Relationship between serum potassium (mmol/L) and the analytical haemolytic index (µmol/L) obtained on the Roche Modular system for samples from 613 adults (a) and 523 neonates (b)
The mean (95% CI) potassium increase per unit increase in HI was 0.0094 (0.0078–0.0103) for adults and 0.0108 (0.0094–0.0121) for neonates.
The formulae derived for adjusted potassium were as follows:
For adults:
Adjusted K = Measured K − (HI in μmol/L × 0.0094).
For neonates:
Adjusted K = Measured K − (HI in μmol/L × 0.0108).
Using these compensation equations, the relationship between HI and compensated potassium showed no correlation in the 60 subsequent samples received from adults and 60 from neonates (R 2 = 0.0038 adults; R 2 = 0.024 neonates).
On comparing the linear regression data for adults and neonates they were found not to differ significantly (P = 0.3114) and a single equation was derived for use in both populations from the pooled data:
Adjusted K = measured K − (HI in μmol/L × 0.01).
Discussion
Haemolysis is reported to be detectable as a reddish brown discolouration of plasma or serum at haemoglobin concentrations above 0.3 g/L (18.8 μmol/L). 1 and historically haemolysis has been detected by visual inspection of samples. However, visual inspection has been noted to be inaccurate in the detection of haemolysis 5 and the detection limit has been postulated to be higher in icteric sera. 6 A change from visual inspection to use of the HI would therefore be likely to increase the reported incidence of haemolysis, in line with the observation of our neonatologists.

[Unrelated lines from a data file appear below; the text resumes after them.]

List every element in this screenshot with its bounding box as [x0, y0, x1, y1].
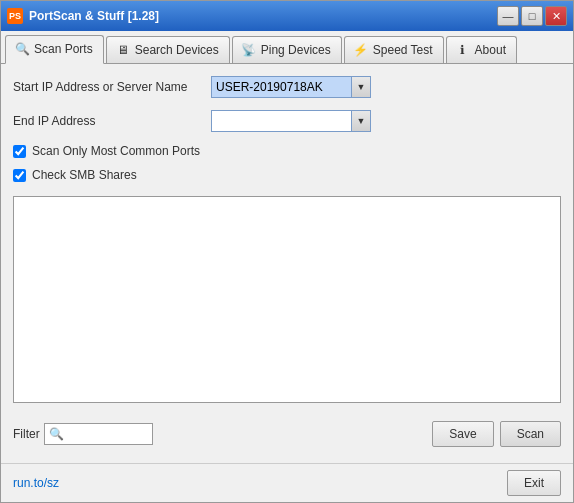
start-ip-row: Start IP Address or Server Name ▼ [13, 76, 561, 98]
start-ip-combo: ▼ [211, 76, 371, 98]
search-devices-tab-label: Search Devices [135, 43, 219, 57]
footer-link[interactable]: run.to/sz [13, 476, 59, 490]
end-ip-label: End IP Address [13, 114, 203, 128]
end-ip-input[interactable] [211, 110, 351, 132]
start-ip-input[interactable] [211, 76, 351, 98]
ping-devices-tab-icon: 📡 [241, 42, 257, 58]
start-ip-dropdown-btn[interactable]: ▼ [351, 76, 371, 98]
end-ip-combo: ▼ [211, 110, 371, 132]
end-ip-row: End IP Address ▼ [13, 110, 561, 132]
scan-button[interactable]: Scan [500, 421, 561, 447]
exit-button[interactable]: Exit [507, 470, 561, 496]
tab-bar: 🔍 Scan Ports 🖥 Search Devices 📡 Ping Dev… [1, 31, 573, 64]
action-buttons: Save Scan [432, 421, 561, 447]
check-smb-row: Check SMB Shares [13, 168, 561, 182]
scan-ports-tab-label: Scan Ports [34, 42, 93, 56]
maximize-button[interactable]: □ [521, 6, 543, 26]
title-bar-left: PS PortScan & Stuff [1.28] [7, 8, 159, 24]
footer: run.to/sz Exit [1, 463, 573, 502]
tab-speed-test[interactable]: ⚡ Speed Test [344, 36, 444, 63]
about-tab-label: About [475, 43, 506, 57]
results-area [13, 196, 561, 403]
start-ip-label: Start IP Address or Server Name [13, 80, 203, 94]
search-icon: 🔍 [49, 427, 64, 441]
scan-common-ports-label: Scan Only Most Common Ports [32, 144, 200, 158]
speed-test-tab-label: Speed Test [373, 43, 433, 57]
tab-scan-ports[interactable]: 🔍 Scan Ports [5, 35, 104, 64]
speed-test-tab-icon: ⚡ [353, 42, 369, 58]
title-bar: PS PortScan & Stuff [1.28] — □ ✕ [1, 1, 573, 31]
end-ip-dropdown-btn[interactable]: ▼ [351, 110, 371, 132]
ping-devices-tab-label: Ping Devices [261, 43, 331, 57]
content-panel: Start IP Address or Server Name ▼ End IP… [1, 64, 573, 463]
main-content: Start IP Address or Server Name ▼ End IP… [1, 64, 573, 463]
app-icon: PS [7, 8, 23, 24]
filter-label: Filter [13, 427, 40, 441]
filter-input[interactable] [68, 427, 148, 441]
title-bar-controls: — □ ✕ [497, 6, 567, 26]
filter-area: Filter 🔍 [13, 423, 153, 445]
close-button[interactable]: ✕ [545, 6, 567, 26]
search-devices-tab-icon: 🖥 [115, 42, 131, 58]
check-smb-checkbox[interactable] [13, 169, 26, 182]
scan-common-ports-row: Scan Only Most Common Ports [13, 144, 561, 158]
scan-ports-tab-icon: 🔍 [14, 41, 30, 57]
window-title: PortScan & Stuff [1.28] [29, 9, 159, 23]
minimize-button[interactable]: — [497, 6, 519, 26]
scan-common-ports-checkbox[interactable] [13, 145, 26, 158]
main-window: PS PortScan & Stuff [1.28] — □ ✕ 🔍 Scan … [0, 0, 574, 503]
bottom-bar: Filter 🔍 Save Scan [13, 415, 561, 451]
filter-input-wrap: 🔍 [44, 423, 153, 445]
tab-ping-devices[interactable]: 📡 Ping Devices [232, 36, 342, 63]
tab-search-devices[interactable]: 🖥 Search Devices [106, 36, 230, 63]
app-icon-text: PS [9, 11, 21, 21]
about-tab-icon: ℹ [455, 42, 471, 58]
check-smb-label: Check SMB Shares [32, 168, 137, 182]
tab-about[interactable]: ℹ About [446, 36, 517, 63]
save-button[interactable]: Save [432, 421, 493, 447]
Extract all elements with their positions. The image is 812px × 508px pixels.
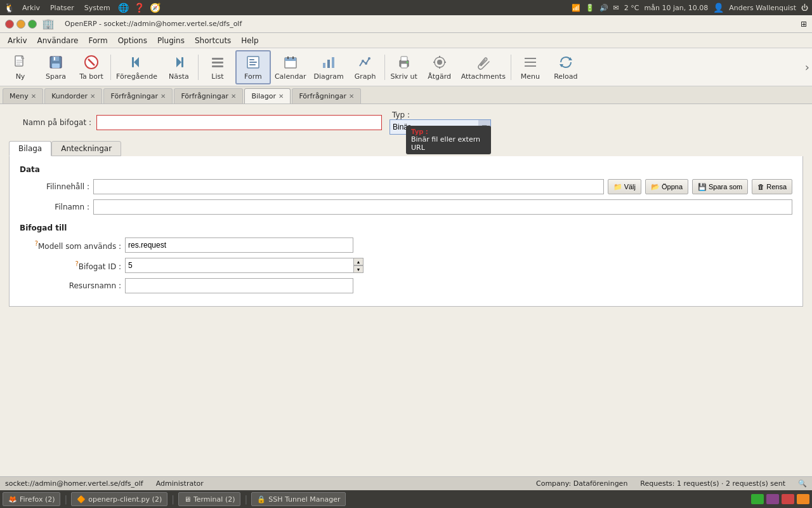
prev-icon	[128, 53, 145, 71]
svg-rect-19	[285, 58, 296, 61]
taskbar-sep2: |	[171, 494, 174, 504]
valj-label: Välj	[624, 183, 636, 190]
firefox-icon: 🌐	[118, 3, 129, 13]
name-input[interactable]	[96, 115, 382, 130]
minimize-button[interactable]	[16, 20, 25, 29]
menu-system[interactable]: System	[82, 4, 113, 12]
taskbar-terminal[interactable]: 🖥 Terminal (2)	[178, 492, 241, 506]
svg-rect-22	[323, 63, 325, 68]
toolbar-save[interactable]: Spara	[38, 50, 74, 84]
menu-help[interactable]: Help	[236, 35, 263, 46]
toolbar-diagram[interactable]: Diagram	[310, 50, 347, 84]
tab-kundorder[interactable]: Kundorder ✕	[44, 88, 102, 104]
menu-arkiv[interactable]: Arkiv	[3, 35, 32, 46]
rensa-button[interactable]: 🗑 Rensa	[752, 179, 792, 194]
footer-search-icon[interactable]: 🔍	[798, 479, 807, 488]
sub-tabs: Bilaga Anteckningar	[9, 141, 803, 156]
footer-user: Administrator	[156, 479, 204, 488]
svg-rect-30	[401, 64, 407, 68]
oppna-button[interactable]: 📂 Öppna	[645, 179, 688, 194]
bifogat-id-input[interactable]	[125, 258, 353, 273]
temp-display: 2 °C	[624, 4, 639, 12]
ubuntu-icon[interactable]: 🐧	[4, 3, 15, 13]
chevron-right-icon[interactable]: ›	[805, 60, 809, 74]
tab-forfragnin3-close[interactable]: ✕	[349, 93, 354, 100]
toolbar-new[interactable]: Ny	[3, 50, 38, 84]
tab-meny-close[interactable]: ✕	[31, 93, 36, 100]
battery-icon: 🔋	[586, 4, 594, 12]
menu-platser[interactable]: Platser	[48, 4, 77, 12]
action-label: Åtgärd	[428, 72, 451, 81]
tab-kundorder-label: Kundorder	[51, 92, 88, 100]
indicator-green	[751, 494, 764, 504]
firefox-taskbar-icon: 🦊	[8, 495, 17, 504]
print-label: Skriv ut	[391, 72, 417, 81]
tab-kundorder-close[interactable]: ✕	[90, 93, 95, 100]
filinnehall-input[interactable]	[93, 179, 604, 194]
spara-som-label: Spara som	[709, 183, 742, 190]
filnamn-input[interactable]	[93, 199, 792, 215]
indicator-purple	[766, 494, 779, 504]
spara-som-button[interactable]: 💾 Spara som	[692, 179, 748, 194]
dropdown-arrow-icon[interactable]: ▼	[478, 119, 491, 135]
tab-forfragnin2[interactable]: Förfrågningar ✕	[174, 88, 243, 104]
resursnamn-input[interactable]	[125, 278, 353, 293]
menu-program[interactable]: Arkiv	[20, 4, 43, 12]
menu-form[interactable]: Form	[83, 35, 112, 46]
tab-forfragnin2-close[interactable]: ✕	[231, 93, 236, 100]
prev-label: Föregående	[116, 72, 157, 81]
toolbar-menu[interactable]: Menu	[513, 50, 548, 84]
spinner-up[interactable]: ▲	[353, 258, 363, 265]
save-icon	[47, 53, 65, 71]
toolbar-print[interactable]: Skriv ut	[386, 50, 422, 84]
menu-options[interactable]: Options	[113, 35, 152, 46]
valj-button[interactable]: 📁 Välj	[608, 179, 641, 194]
filinnehall-row: Filinnehåll : 📁 Välj 📂 Öppna 💾 Spara som	[20, 179, 792, 194]
modell-input[interactable]	[125, 237, 353, 253]
folder-icon: 📁	[613, 183, 622, 191]
bifogat-id-row: ?Bifogat ID : ▲ ▼	[20, 258, 792, 273]
tab-forfragnin3[interactable]: Förfrågningar ✕	[292, 88, 361, 104]
ssh-taskbar-icon: 🔒	[257, 495, 266, 504]
subtab-bilaga[interactable]: Bilaga	[9, 141, 51, 156]
tab-forfragnin1-close[interactable]: ✕	[160, 93, 166, 100]
menu-plugins[interactable]: Plugins	[152, 35, 190, 46]
taskbar-openerp[interactable]: 🔶 openerp-client.py (2)	[71, 492, 167, 506]
toolbar-graph[interactable]: Graph	[348, 50, 383, 84]
taskbar-ssh[interactable]: 🔒 SSH Tunnel Manager	[251, 492, 346, 506]
spinner-down[interactable]: ▼	[353, 265, 363, 273]
indicator-red	[782, 494, 794, 504]
next-icon	[170, 53, 188, 71]
toolbar-next[interactable]: Nästa	[161, 50, 197, 84]
toolbar-prev[interactable]: Föregående	[112, 50, 161, 84]
tab-forfragnin1[interactable]: Förfrågningar ✕	[103, 88, 173, 104]
toolbar-list[interactable]: List	[200, 50, 235, 84]
resursnamn-label: Resursnamn :	[20, 281, 121, 290]
tab-bilagor-close[interactable]: ✕	[278, 93, 284, 100]
close-button[interactable]	[5, 20, 14, 29]
type-select[interactable]: Binär URL	[390, 119, 491, 135]
subtab-anteckningar-label: Anteckningar	[61, 144, 112, 153]
maximize-button[interactable]	[28, 20, 37, 29]
power-icon[interactable]: ⏻	[801, 4, 808, 12]
toolbar-action[interactable]: Åtgärd	[422, 50, 457, 84]
tab-forfragnin2-label: Förfrågningar	[181, 92, 228, 100]
svg-rect-10	[181, 57, 183, 67]
tab-meny[interactable]: Meny ✕	[3, 88, 43, 104]
help-sup: ?	[35, 240, 38, 247]
footer-connection: socket://admin@homer.vertel.se/dfs_olf	[5, 479, 143, 488]
toolbar-calendar[interactable]: Calendar	[271, 50, 310, 84]
subtab-anteckningar[interactable]: Anteckningar	[51, 141, 121, 156]
toolbar-reload[interactable]: Reload	[548, 50, 584, 84]
system-bar-right: 📶 🔋 🔊 ✉ 2 °C mån 10 jan, 10.08 👤 Anders …	[572, 3, 808, 13]
menu-shortcuts[interactable]: Shortcuts	[190, 35, 236, 46]
menu-anvandare[interactable]: Användare	[32, 35, 84, 46]
toolbar-delete[interactable]: Ta bort	[74, 50, 109, 84]
list-icon	[209, 53, 226, 71]
toolbar-form[interactable]: Form	[235, 50, 271, 84]
tab-bilagor[interactable]: Bilagor ✕	[244, 88, 291, 104]
footer-requests: Requests: 1 request(s) · 2 request(s) se…	[640, 479, 785, 488]
taskbar-firefox[interactable]: 🦊 Firefox (2)	[3, 492, 60, 506]
toolbar-attach[interactable]: Attachments	[457, 50, 509, 84]
erp-app-icon: 🏢	[42, 18, 55, 30]
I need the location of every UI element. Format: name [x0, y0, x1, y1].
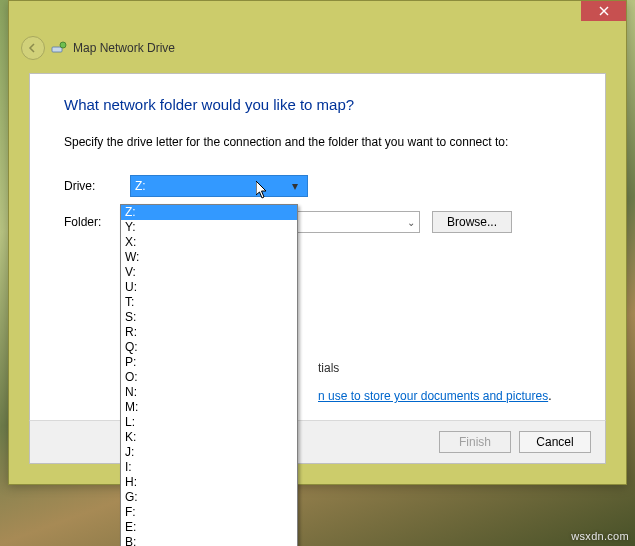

Laboratories vary in the way in which potassium results from samples known to be haemolysed are reported to neonatal units. 3 Options include not analysing the sample, not issuing a result or issuing a result and indicating the presence of haemolysis. 1,4 Equations to correct for the degree of haemolysis have been derived in a simulated environment 4 and using authentic data from adult patients and have been used as the bases of systems, which issue qualitative comments on the corrected potassium result. 7
We have derived a formula with the data from the Roche Modular system from our own laboratory to enable us to compensate for elevations in potassium concentration due to haemolysis in samples from neonates and adults. Issuing the potassium concentration of a haemolysed sample, even with an indication of its nature may be open to misinterpretation and is not recommended. 1 Whilst neonatologists are adept at dealing with patients with concentrations above the quoted adult reference range some are less familiar with the possibility of haemolysis masking hypokalaemia – a rarer biochemical disturbance in this patient population. HI is not subject to rigorous quality control and hence there are concerns about issuing a quantitative potassium using HI as the basis for a mathematical correction factor. 7
We found the potassium increase per unit of HI to be higher than that reported by Dimeski, perhaps due to the difference between derivation from simulated and actual patient data. It is of note that Dimeski quotes units for HI as grams of Hb/L, our Roche system is configured to equate the HI to μmol/L of haemoglobin. Laboratories should ensure that they are familiar with the way their own platform derives the index prior to introducing it into clinical service. While we have validated the equation for use on the Roche Modular system, we would suggest that other users consider its applicability to their own laboratory settings.
In conclusion, haemolysis is a common clinical problem resulting in an inability to interpret potassium measurement. Visual detection of haemolysis tends to underestimate haemolysis in the presence of icterus and use of the automated HI is particularly recommended in the neonatal population. We have derived a correction formula for use in adults and neonates which we plan to use in our laboratory in order to provide a qualitative comment to help prioritize the need for repeat potassium measurement and so aid immediate clinical management.